→ Your objective: Transcribe only the lines of the listing below from the one holding "Image resolution: width=1440, height=2496." through the one holding "Dostosuj zgody (457, 2370)", inclusive, without any change.

→ Input records:
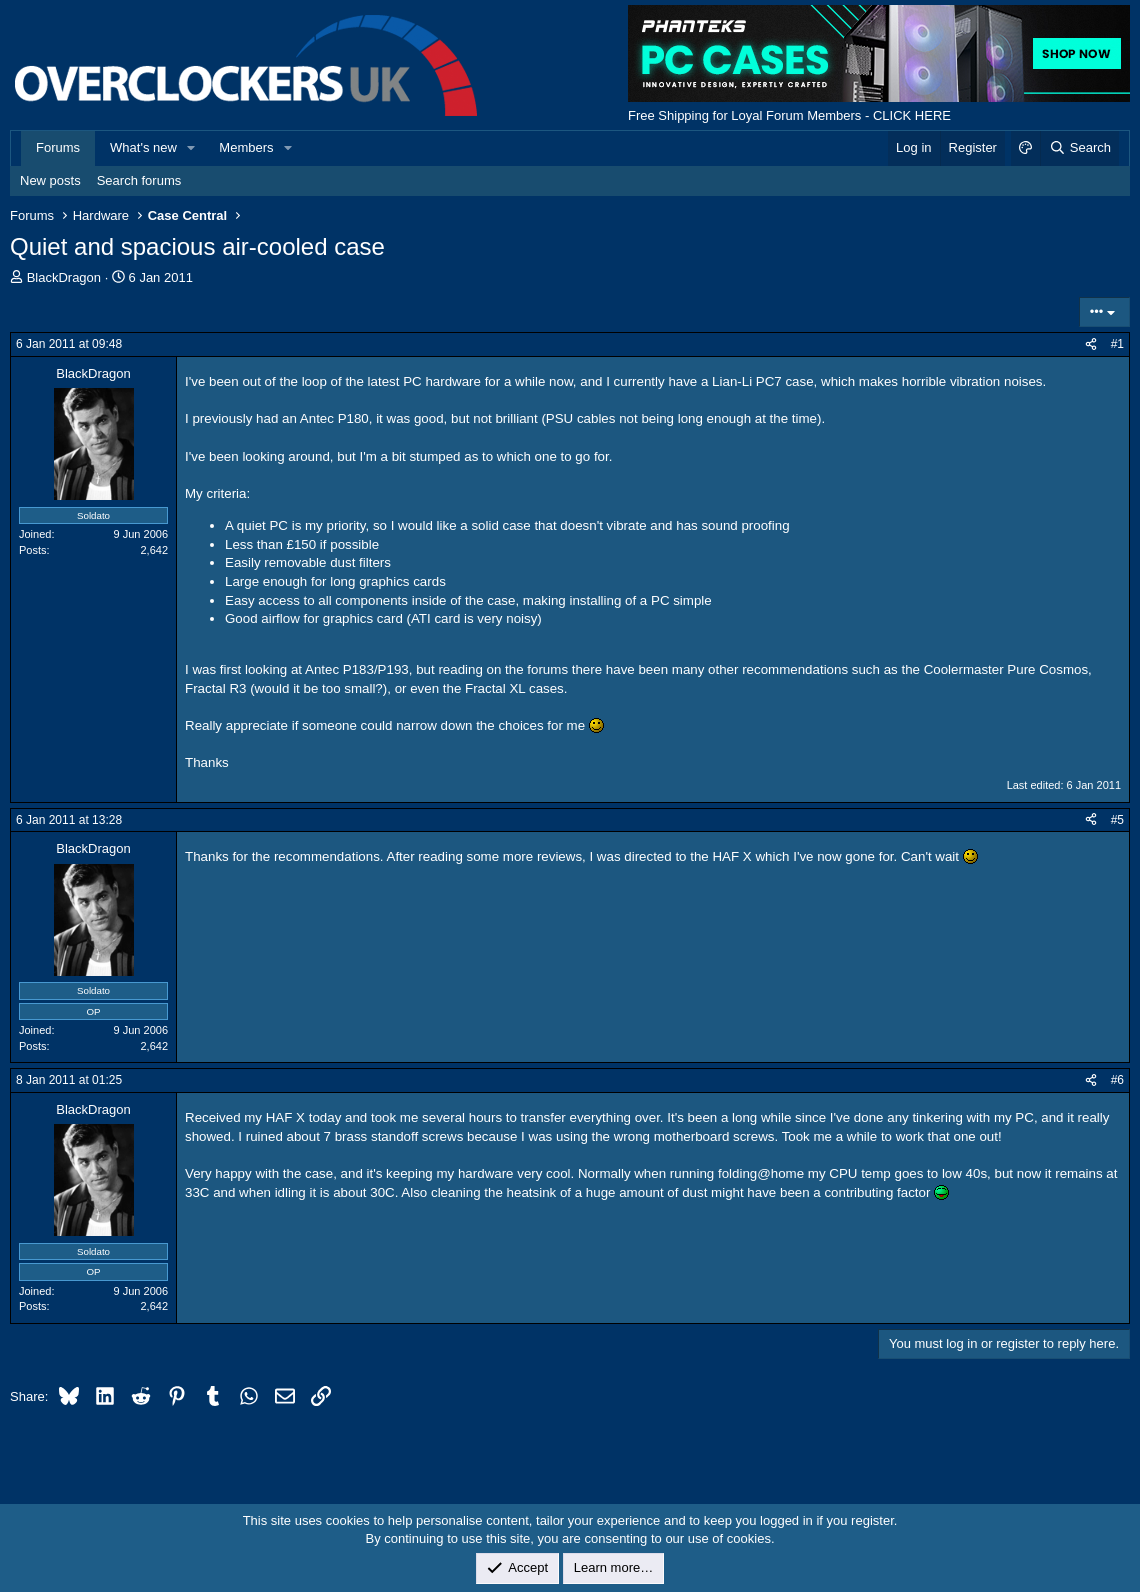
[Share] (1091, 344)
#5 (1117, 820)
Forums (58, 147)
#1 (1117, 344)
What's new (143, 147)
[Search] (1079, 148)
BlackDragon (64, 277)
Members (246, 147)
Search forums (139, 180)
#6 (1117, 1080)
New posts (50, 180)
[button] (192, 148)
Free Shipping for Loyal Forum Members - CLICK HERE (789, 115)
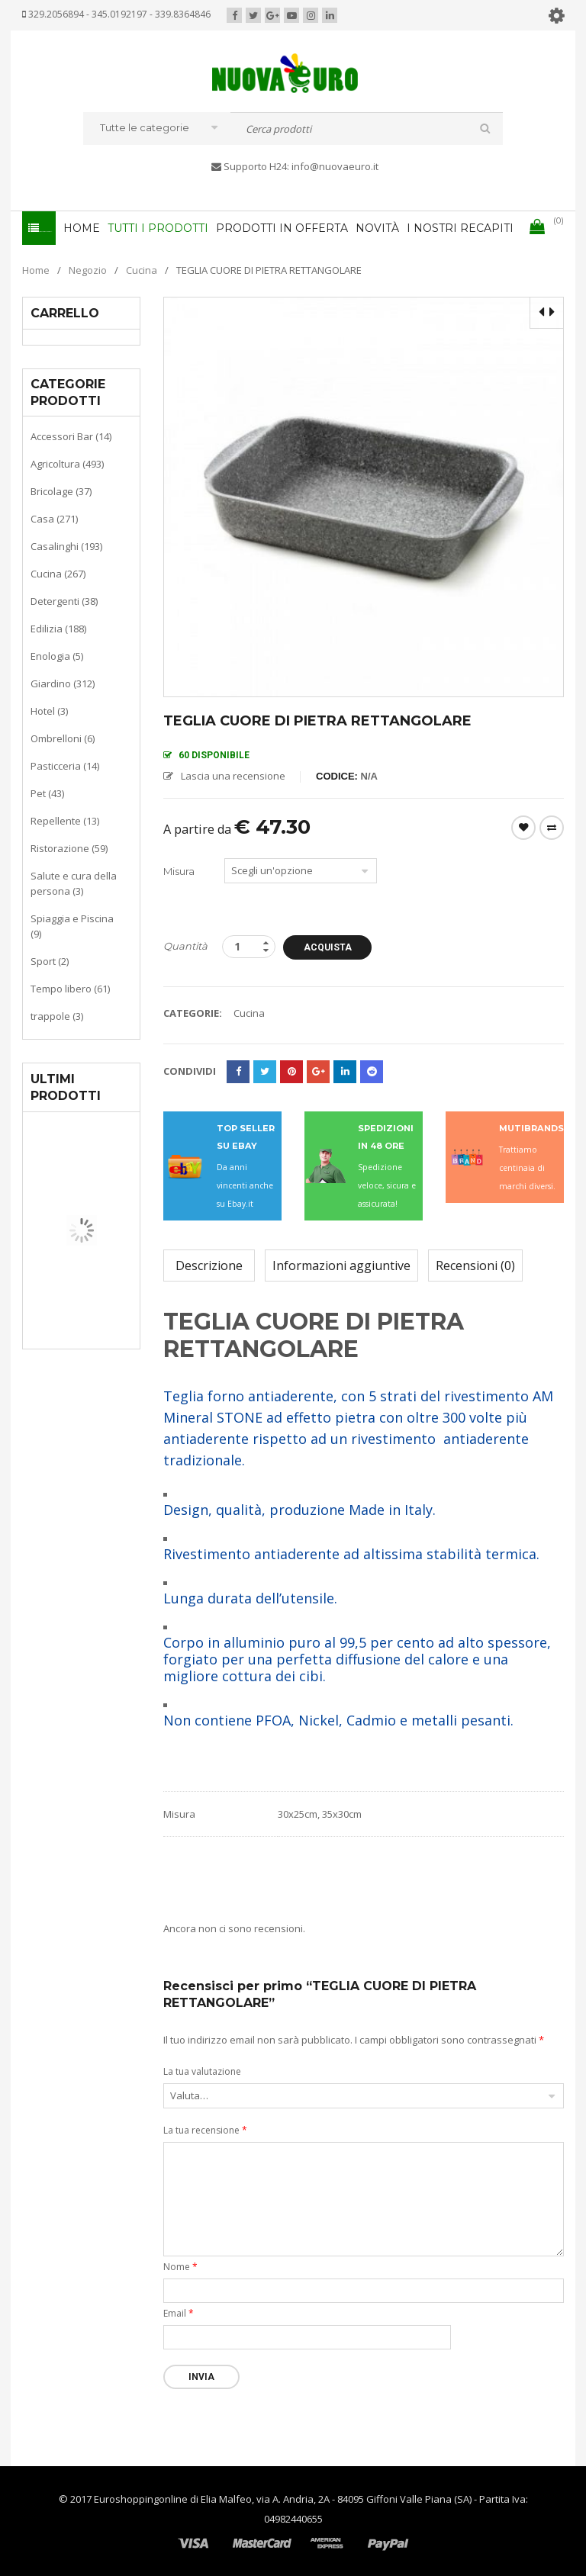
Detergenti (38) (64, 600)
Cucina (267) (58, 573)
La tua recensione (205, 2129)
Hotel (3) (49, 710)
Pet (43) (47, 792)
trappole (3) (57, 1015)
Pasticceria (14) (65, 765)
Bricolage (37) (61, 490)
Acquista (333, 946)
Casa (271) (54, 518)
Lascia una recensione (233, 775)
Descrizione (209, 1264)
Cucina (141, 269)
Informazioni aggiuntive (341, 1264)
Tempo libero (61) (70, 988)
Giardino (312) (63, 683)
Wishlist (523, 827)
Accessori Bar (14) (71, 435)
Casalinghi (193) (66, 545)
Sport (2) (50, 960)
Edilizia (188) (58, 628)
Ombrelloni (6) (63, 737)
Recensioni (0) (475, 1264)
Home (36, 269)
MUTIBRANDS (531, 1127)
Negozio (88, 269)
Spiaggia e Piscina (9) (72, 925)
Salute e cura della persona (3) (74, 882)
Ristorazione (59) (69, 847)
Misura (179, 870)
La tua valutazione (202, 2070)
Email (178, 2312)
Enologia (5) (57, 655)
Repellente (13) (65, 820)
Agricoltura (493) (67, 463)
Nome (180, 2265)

...

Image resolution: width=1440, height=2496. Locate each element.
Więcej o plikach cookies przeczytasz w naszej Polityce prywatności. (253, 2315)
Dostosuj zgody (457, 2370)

* * *

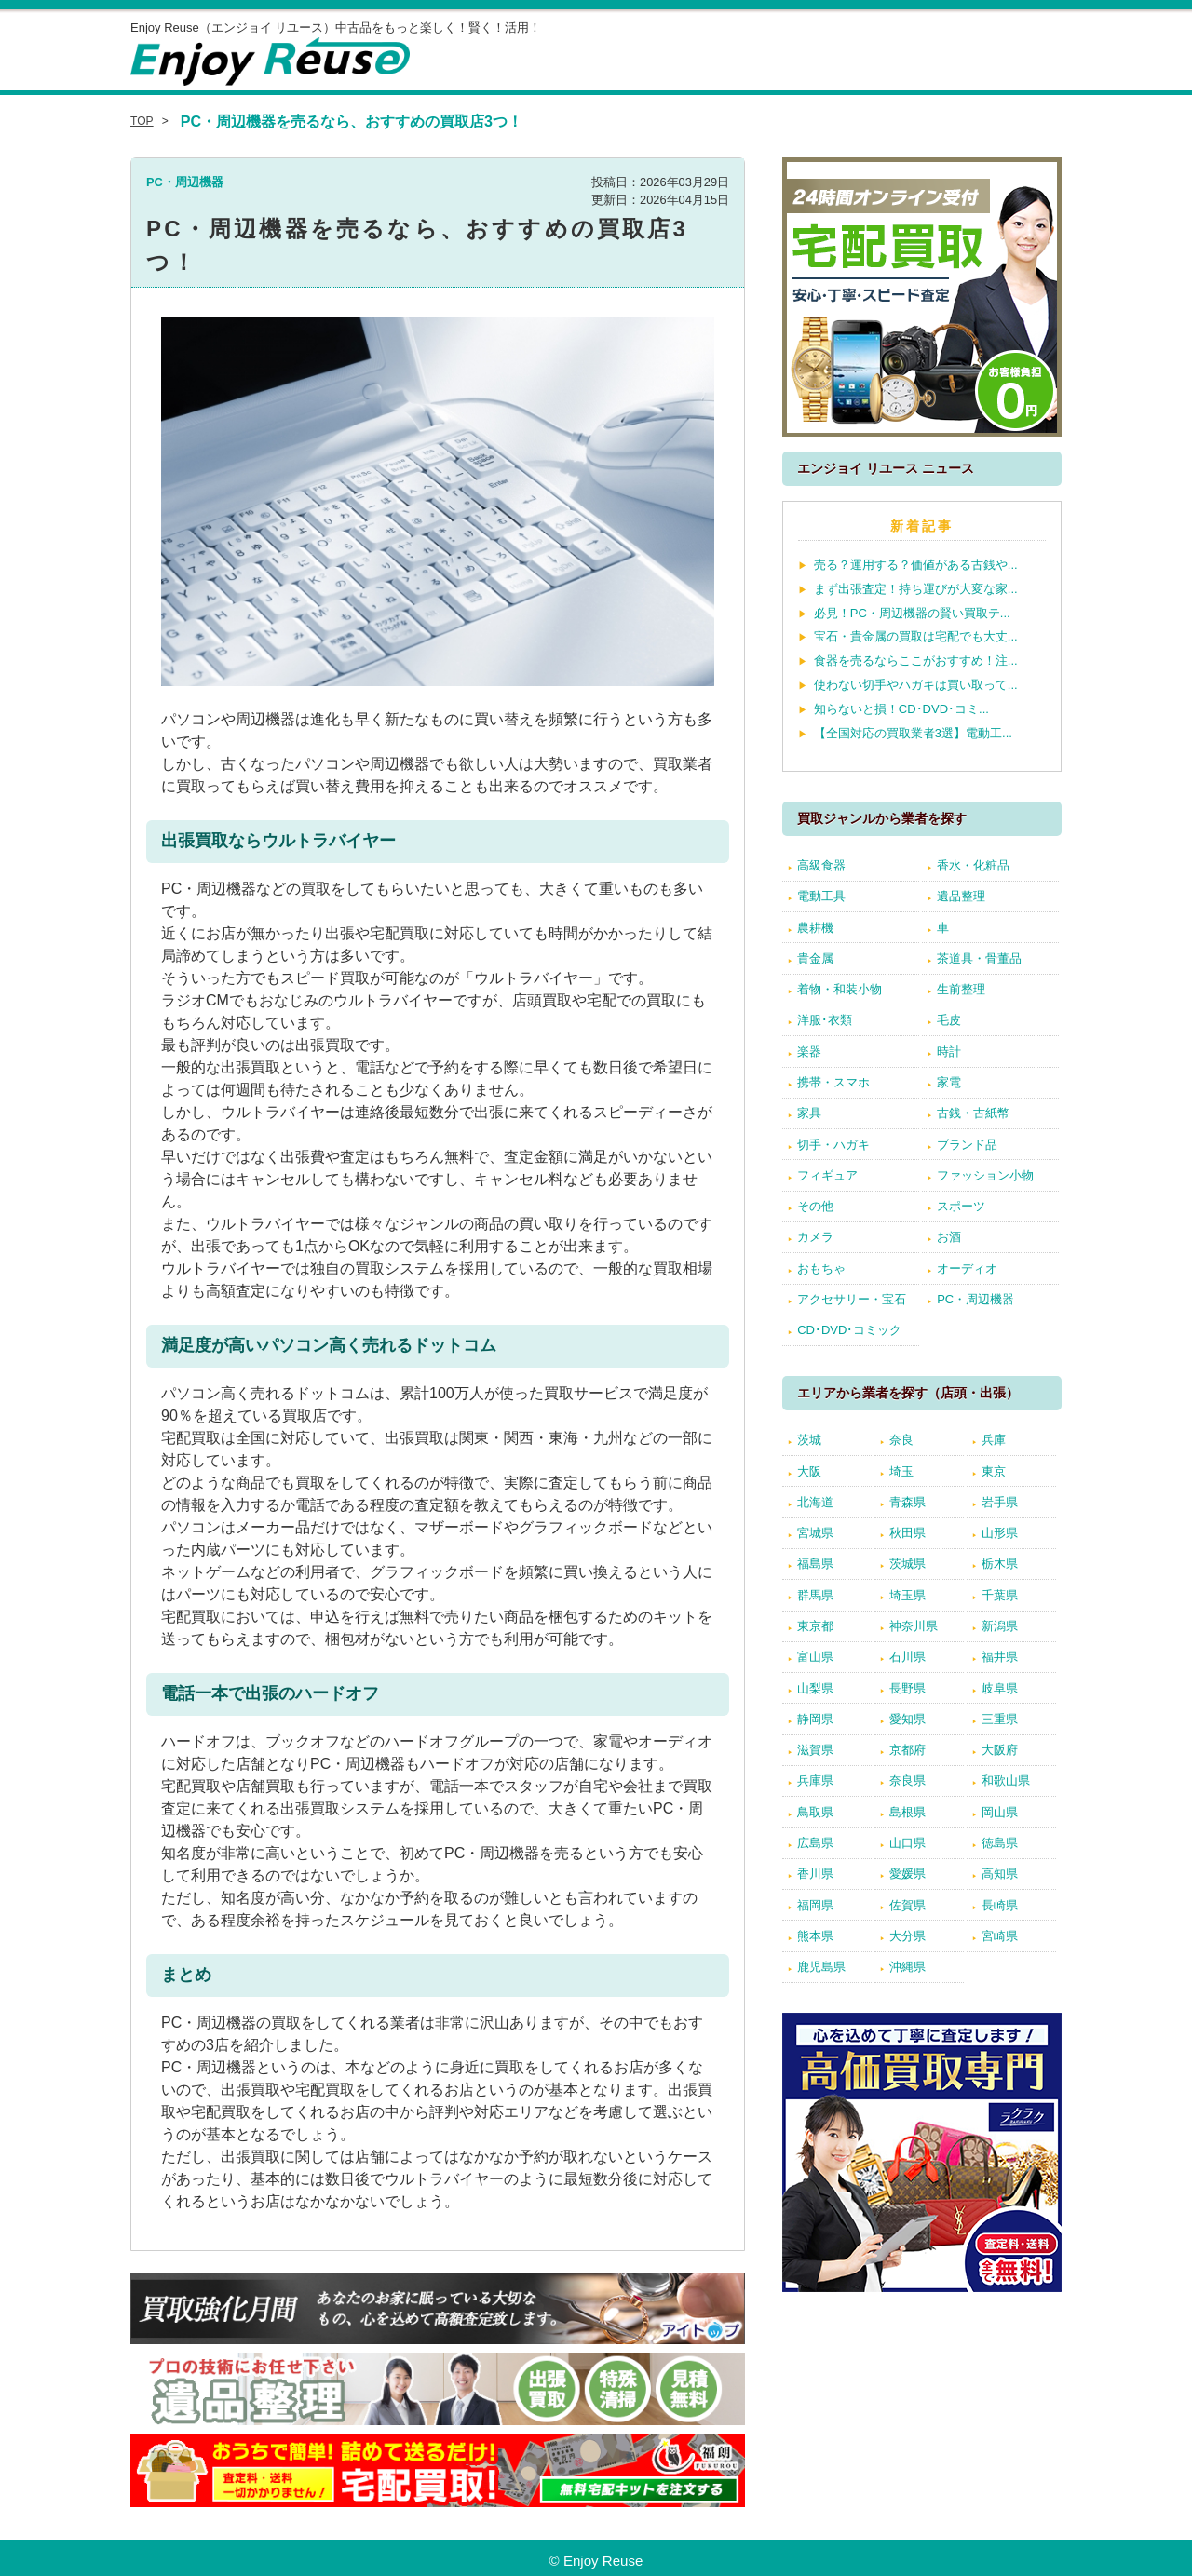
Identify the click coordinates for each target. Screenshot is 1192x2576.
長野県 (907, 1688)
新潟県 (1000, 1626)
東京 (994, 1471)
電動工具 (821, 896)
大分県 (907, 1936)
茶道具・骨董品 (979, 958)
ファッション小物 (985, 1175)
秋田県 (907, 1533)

→ Written response:
Image resolution: width=1440, height=2496. Locate each element.
Więcej o plikach cookies przeczytasz w naszej Polityce prywatności. (253, 2315)
Dostosuj zgody (457, 2370)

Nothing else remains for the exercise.